> **Exercise instructions**: Your answer should hold exactly the lines from the one with "mobili registrati" through the final line of the data below, reproduced as written.

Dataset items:
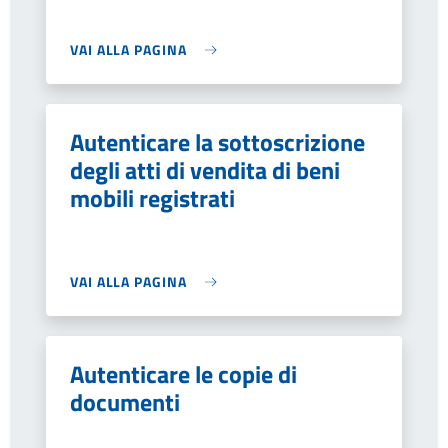
VAI ALLA PAGINA
Autenticare la sottoscrizione
degli atti di vendita di beni
mobili registrati
VAI ALLA PAGINA
Autenticare le copie di
documenti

> **Output of the exercise**:
mobili registrati
VAI ALLA PAGINA
Autenticare le copie di
documenti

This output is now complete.